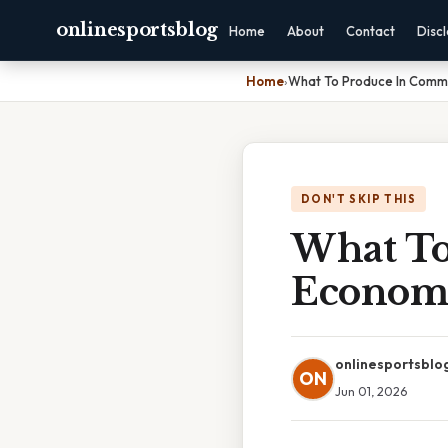
onlinesportsblog
Home
About
Contact
Disc
Home
›
What To Produce In Com
DON'T SKIP THIS
What T
Econom
onlinesportsblo
ON
Jun 01, 2026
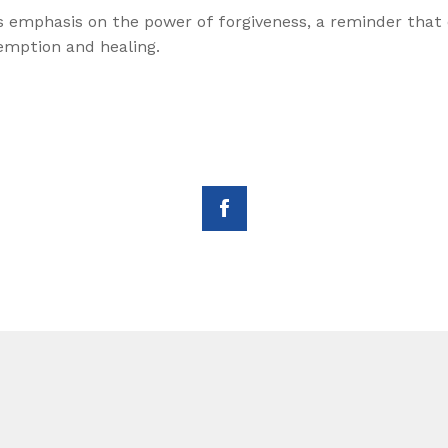
 emphasis on the power of forgiveness, a reminder that 
demption and healing.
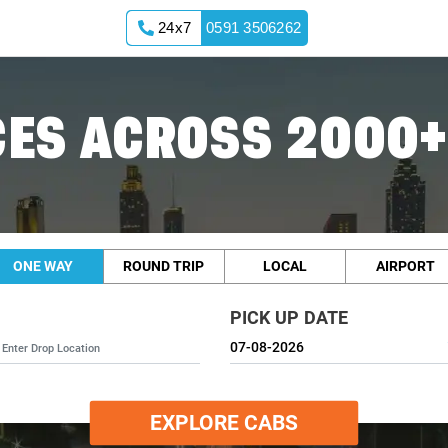
24x7
0591 3506262
ES ACROSS 2000+
ONE WAY
ROUND TRIP
LOCAL
AIRPORT
PICK UP DATE
EXPLORE CABS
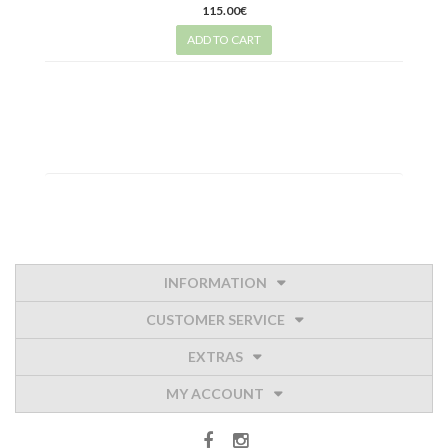
115.00€
ADD TO CART
INFORMATION
CUSTOMER SERVICE
EXTRAS
MY ACCOUNT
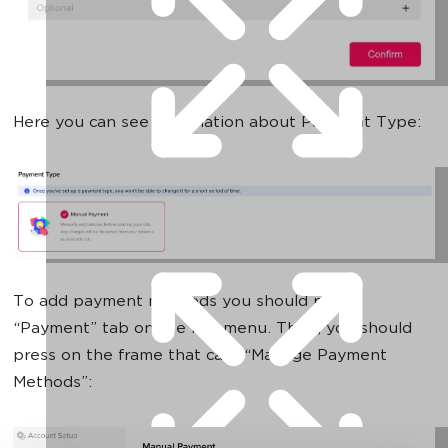
Here you can see information about Payment Type:
To add payment methods you should press
“Payment” tab on the left menu. Then, you should
press on the frame that calls “Manage Payment
Methods”:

▸ **EXERCISE DESCRIPTION**
Only the lines from the line with "What To Produce In Com" through the closing line of the data, both included, should be set down, exactly as written and without pictures.

▸ **RESPONSE BOX**
What To Produce In Com
DON'T SKIP THIS
What T
Econom
onlinesportsblo
ON
Jun 01, 2026
 emphasis on the power of forgiveness, a reminder that 
demption and healing.
24x7
0591 3506262
ES ACROSS 2000+
ONE WAY
ROUND TRIP
LOCAL
AIRPORT
PICK UP DATE
EXPLORE CABS
115.00€
ADD TO CART
INFORMATION
CUSTOMER SERVICE
EXTRAS
MY ACCOUNT
Here you can see information about Payment Type:
To add payment methods you should press
“Payment” tab on the left menu. Then, you should
press on the frame that calls “Manage Payment
Methods”:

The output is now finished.